» TASK GOAL:
What is needed is every line of the data that includes the word "ARCHI". Please copy each one.

» AVAILABLE DATA:

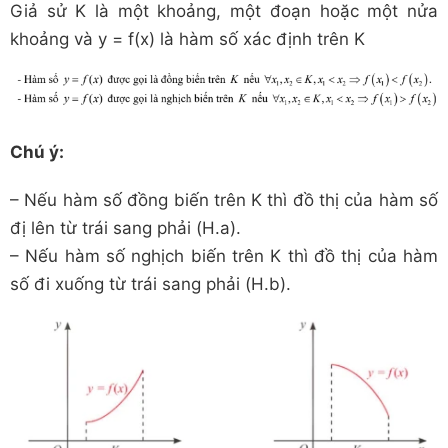
Giả sử K là một khoảng, một đoạn hoặc một nửa
khoảng và y = f(x) là hàm số xác định trên K
Chú ý:
– Nếu hàm số đồng biến trên K thì đồ thị của hàm số
đị lên từ trái sang phải (H.a).
– Nếu hàm số nghịch biến trên K thì đồ thị của hàm
số đi xuống từ trái sang phải (H.b).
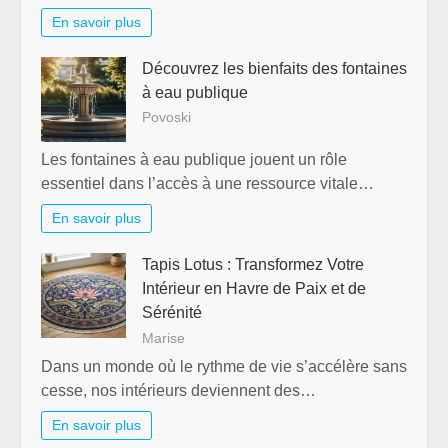
En savoir plus
Découvrez les bienfaits des fontaines
à eau publique
Povoski
Les fontaines à eau publique jouent un rôle
essentiel dans l’accès à une ressource vitale…
En savoir plus
Tapis Lotus : Transformez Votre
Intérieur en Havre de Paix et de
Sérénité
Marise
Dans un monde où le rythme de vie s’accélère sans
cesse, nos intérieurs deviennent des…
En savoir plus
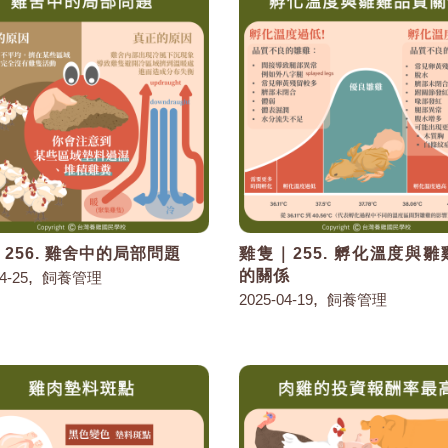
256. 雞舍中的局部問題
雞隻｜255. 孵化溫度與
,
的關係
4-25
飼養管理
,
2025-04-19
飼養管理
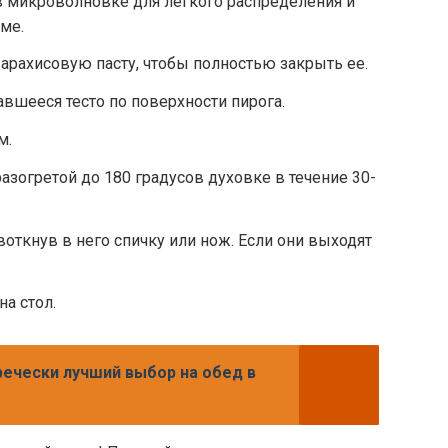
в микроволновке для легкого распределения и
ме.
 арахисовую пасту, чтобы полностью закрыть ее.
вшееся тесто по поверхности пирога.
м.
азогретой до 180 градусов духовке в течение 30-
воткнув в него спичку или нож. Если они выходят
на стол.
речески лучший выбор на обед в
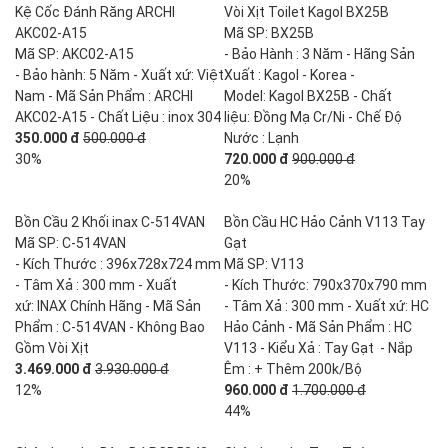
Kệ Cốc Đánh Răng ARCHI
Vòi Xịt Toilet Kagol BX25B
AKC02-A15
Mã SP: BX25B
Mã SP: AKC02-A15
- Bảo Hành : 3 Năm - Hãng Sản
- Bảo hành: 5 Năm - Xuất xứ: Việt
Xuất : Kagol - Korea -
Nam - Mã Sản Phẩm : ARCHI
Model: Kagol BX25B - Chất
AKC02-A15 - Chất Liệu : inox 304
liệu: Đồng Mạ Cr/Ni - Chế Độ
350.000 đ
500.000 đ
Nước : Lạnh
30%
720.000 đ
900.000 đ
20%
Bồn Cầu 2 Khối inax C-514VAN
Bồn Cầu HC Hảo Cảnh V113 Tay
Mã SP: C-514VAN
Gạt
- Kích Thước : 396x728x724 mm
Mã SP: V113
- Tâm Xả : 300 mm - Xuất
- Kích Thước: 790x370x790 mm
xứ: INAX Chính Hãng - Mã Sản
- Tâm Xả : 300 mm - Xuất xứ: HC
Phẩm : C-514VAN - Không Bao
Hảo Cảnh - Mã Sản Phẩm : HC
Gồm Vòi Xịt
V113 - Kiểu Xả : Tay Gạt - Nắp
3.469.000 đ
3.930.000 đ
Êm : + Thêm 200k/Bộ
12%
960.000 đ
1.700.000 đ
44%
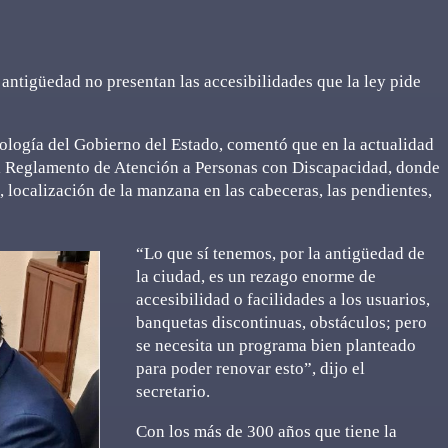
antigüedad no presentan las accesibilidades que la ley pide
cología del Gobierno del Estado, comentó que en la actualidad
el Reglamento de Atención a Personas con Discapacidad, donde
, localización de la manzana en las cabeceras, las pendientes,
“Lo que sí tenemos, por la antigüedad de
la ciudad, es un rezago enorme de
accesibilidad o facilidades a los usuarios,
banquetas discontinuas, obstáculos; pero
se necesita un programa bien planteado
para poder renovar esto”, dijo el
secretario.
Con los más de 300 años que tiene la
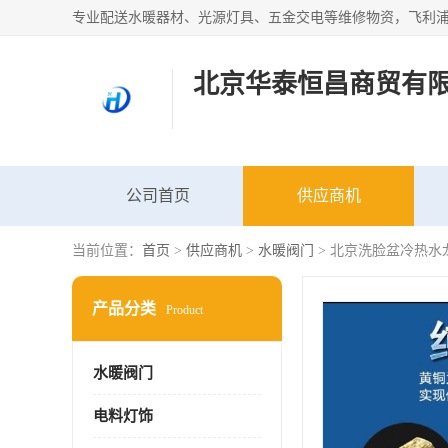
北京华泰恒昌商贸有
公司首页
供应商机
当前位置：
首页
>
供应商机
>
水暖阀门
> 北京洗脸盆冷热水
产品分类
Product
水暖阀门
电料灯饰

» ANSWER TO THE EXERCISE:
Kệ Cốc Đánh Răng ARCHI
Nam - Mã Sản Phẩm : ARCHI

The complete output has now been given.